● Task to complete:
Only some lines are wanted. Transcribe, exactly, the lines below from the line with "ズ・がまの助（27）が30代ファン女性と「性行為撮影強要」トラブル 事務所" up to and including the line with "見つけるのをサポートします。".

● Data records:

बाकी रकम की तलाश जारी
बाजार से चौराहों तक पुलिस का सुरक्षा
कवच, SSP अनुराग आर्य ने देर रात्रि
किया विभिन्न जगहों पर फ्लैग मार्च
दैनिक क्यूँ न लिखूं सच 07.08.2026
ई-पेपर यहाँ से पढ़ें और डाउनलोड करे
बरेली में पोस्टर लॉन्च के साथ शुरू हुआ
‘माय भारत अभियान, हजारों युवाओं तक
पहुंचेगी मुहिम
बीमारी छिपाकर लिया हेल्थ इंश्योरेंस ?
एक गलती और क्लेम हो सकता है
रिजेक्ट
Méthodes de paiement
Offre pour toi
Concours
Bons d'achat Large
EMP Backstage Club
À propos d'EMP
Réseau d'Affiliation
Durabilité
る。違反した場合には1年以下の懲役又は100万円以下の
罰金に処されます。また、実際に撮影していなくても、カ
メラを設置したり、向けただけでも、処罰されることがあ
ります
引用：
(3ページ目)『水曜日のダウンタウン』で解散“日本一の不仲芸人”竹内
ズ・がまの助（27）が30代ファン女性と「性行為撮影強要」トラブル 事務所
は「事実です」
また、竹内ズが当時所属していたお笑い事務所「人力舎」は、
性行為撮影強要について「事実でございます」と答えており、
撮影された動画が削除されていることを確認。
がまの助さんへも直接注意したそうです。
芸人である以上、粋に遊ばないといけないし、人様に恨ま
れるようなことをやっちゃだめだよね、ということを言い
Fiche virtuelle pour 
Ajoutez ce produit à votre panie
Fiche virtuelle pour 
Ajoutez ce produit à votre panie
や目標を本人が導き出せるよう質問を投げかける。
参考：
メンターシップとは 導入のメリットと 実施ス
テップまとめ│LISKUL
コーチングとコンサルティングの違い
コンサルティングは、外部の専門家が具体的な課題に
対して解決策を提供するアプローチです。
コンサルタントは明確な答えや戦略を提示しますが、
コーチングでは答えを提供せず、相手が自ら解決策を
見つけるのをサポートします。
--
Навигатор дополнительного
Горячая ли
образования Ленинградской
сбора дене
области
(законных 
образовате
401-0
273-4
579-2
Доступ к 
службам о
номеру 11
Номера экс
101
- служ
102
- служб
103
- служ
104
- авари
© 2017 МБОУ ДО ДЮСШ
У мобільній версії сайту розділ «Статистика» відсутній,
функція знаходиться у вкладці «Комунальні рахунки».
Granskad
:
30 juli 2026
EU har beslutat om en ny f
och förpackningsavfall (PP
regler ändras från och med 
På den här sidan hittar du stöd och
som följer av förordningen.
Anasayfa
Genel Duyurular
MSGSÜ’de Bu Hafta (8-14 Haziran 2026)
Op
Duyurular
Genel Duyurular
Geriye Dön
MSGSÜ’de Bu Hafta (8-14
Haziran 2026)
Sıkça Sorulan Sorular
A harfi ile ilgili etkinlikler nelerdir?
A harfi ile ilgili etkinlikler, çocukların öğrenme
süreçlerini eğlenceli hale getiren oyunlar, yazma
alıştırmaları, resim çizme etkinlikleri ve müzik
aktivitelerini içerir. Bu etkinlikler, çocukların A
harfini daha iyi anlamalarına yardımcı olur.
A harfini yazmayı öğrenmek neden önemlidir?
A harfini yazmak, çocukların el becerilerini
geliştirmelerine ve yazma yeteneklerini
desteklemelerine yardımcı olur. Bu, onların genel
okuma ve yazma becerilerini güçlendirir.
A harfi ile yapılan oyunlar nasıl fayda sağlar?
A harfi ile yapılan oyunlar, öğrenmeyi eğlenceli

● Worked solution:
ズ・がまの助（27）が30代ファン女性と「性行為撮影強要」トラブル 事務所
は「事実です」
また、竹内ズが当時所属していたお笑い事務所「人力舎」は、
性行為撮影強要について「事実でございます」と答えており、
撮影された動画が削除されていることを確認。
がまの助さんへも直接注意したそうです。
芸人である以上、粋に遊ばないといけないし、人様に恨ま
れるようなことをやっちゃだめだよね、ということを言い
Fiche virtuelle pour 
Ajoutez ce produit à votre panie
Fiche virtuelle pour 
Ajoutez ce produit à votre panie
や目標を本人が導き出せるよう質問を投げかける。
参考：
メンターシップとは 導入のメリットと 実施ス
テップまとめ│LISKUL
コーチングとコンサルティングの違い
コンサルティングは、外部の専門家が具体的な課題に
対して解決策を提供するアプローチです。
コンサルタントは明確な答えや戦略を提示しますが、
コーチングでは答えを提供せず、相手が自ら解決策を
見つけるのをサポートします。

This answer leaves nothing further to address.